Rapture TV, the digital channel that filed a complaint against BSkyB for over charging to appear on its electronic programme guide (EPG), has suffered a second knock back after the Competition Appeals Tribunal (CAT) unanimously dismissing the claim.
An investigation by broadcast watchdog Ofcom had already ruled that the charges were “entirely fair” but Rapture appealed the decision. The channel, which shows a mix of entertainment and sport, filed the complaint last year and has since been removed by Sky. It is now an internet-only channel.
It argues that it should have been charged less to appear on the EPG when it launched because it was a start-up with a small audience and lower revenues than the more established channels. Rapture originally complained to Ofcom that its annual EPG bill of £76,500 from Sky was “unduly high”, given that its annual turnover was under £150,000.

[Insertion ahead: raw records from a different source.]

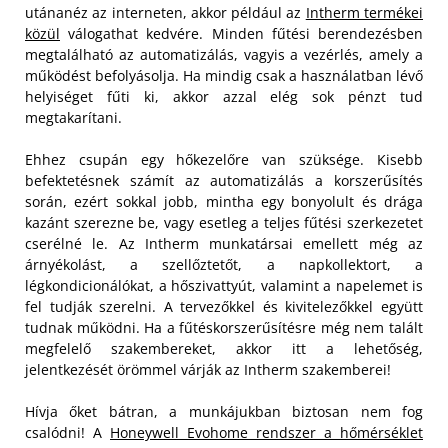
utánanéz az interneten, akkor például az
Intherm termékei
közül
válogathat kedvére. Minden fűtési berendezésben
megtalálható az automatizálás, vagyis a vezérlés, amely a
működést befolyásolja. Ha mindig csak a használatban lévő
helyiséget fűti ki, akkor azzal elég sok pénzt tud
megtakarítani.
Ehhez csupán egy hőkezelőre van szüksége. Kisebb
befektetésnek számít az automatizálás a korszerűsítés
során, ezért sokkal jobb, mintha egy bonyolult és drága
kazánt szerezne be, vagy esetleg a teljes fűtési szerkezetet
cserélné le. Az Intherm munkatársai emellett még az
árnyékolást, a szellőztetőt, a napkollektort, a
légkondicionálókat, a hőszivattyút, valamint a napelemet is
fel tudják szerelni. A tervezőkkel és kivitelezőkkel együtt
tudnak működni. Ha a fűtéskorszerűsítésre még nem talált
megfelelő szakembereket, akkor itt a lehetőség,
jelentkezését örömmel várják az Intherm szakemberei!
Hívja őket bátran, a munkájukban biztosan nem fog
csalódni! A
Honeywell Evohome rendszer a hőmérséklet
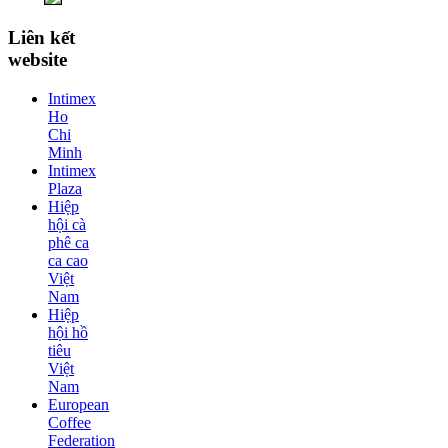
Liên kết
website
Intimex
Ho
Chi
Minh
Intimex
Plaza
Hiệp
hội cà
phê ca
ca cao
Việt
Nam
Hiệp
hội hồ
tiêu
Việt
Nam
European
Coffee
Federation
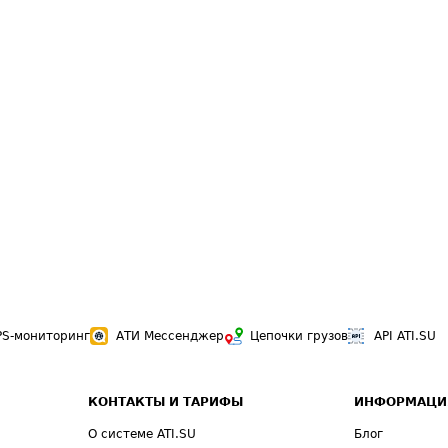
PS-мониторинг
АТИ Мессенджер
Цепочки грузов
API ATI.SU
КОНТАКТЫ И ТАРИФЫ
ИНФОРМАЦИ
О системе ATI.SU
Блог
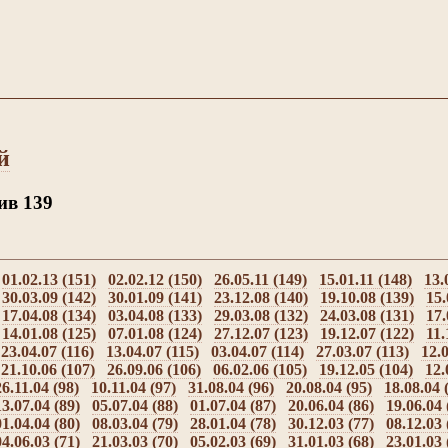
й
в 139
01.02.13 (151)
02.02.12 (150)
26.05.11 (149)
15.01.11 (148)
13.
30.03.09 (142)
30.01.09 (141)
23.12.08 (140)
19.10.08 (139)
15.
17.04.08 (134)
03.04.08 (133)
29.03.08 (132)
24.03.08 (131)
17.
14.01.08 (125)
07.01.08 (124)
27.12.07 (123)
19.12.07 (122)
11.
23.04.07 (116)
13.04.07 (115)
03.04.07 (114)
27.03.07 (113)
12.0
21.10.06 (107)
26.09.06 (106)
06.02.06 (105)
19.12.05 (104)
12.
26.11.04 (98)
10.11.04 (97)
31.08.04 (96)
20.08.04 (95)
18.08.04 
13.07.04 (89)
05.07.04 (88)
01.07.04 (87)
20.06.04 (86)
19.06.04 
01.04.04 (80)
08.03.04 (79)
28.01.04 (78)
30.12.03 (77)
08.12.03 
04.06.03 (71)
21.03.03 (70)
05.02.03 (69)
31.01.03 (68)
23.01.03 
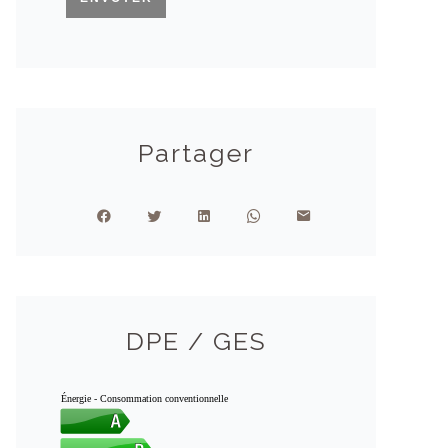
Partager
DPE / GES
Énergie - Consommation conventionnelle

The CAT confirmed Ofcom’s judgment of February last year that Sky’s EPG charges were “entirely” fair, reasonable and non-discriminatory. It described Rapture’s case as “misconceived” and “lacking in foundation”.
The channel, run by chief executive David Henry, claimed the satellite company had breached its regulatory obligations by offering unfair listing terms. But Ofcom cleared Sky of overcharging, leading Rapture to bring the case against the media regulator and Sky to the CAT.
Rapture was broadcast on Sky between June and August 2002, and from May 2003 to July 2004, before relaunching in November 2005.
Sky charges for EPG listings to recover the costs associated with developing and running both the EPG and its digital satellite TV service. Rapture can appeal the decision but must limit the appeal to errors of law by the CAT.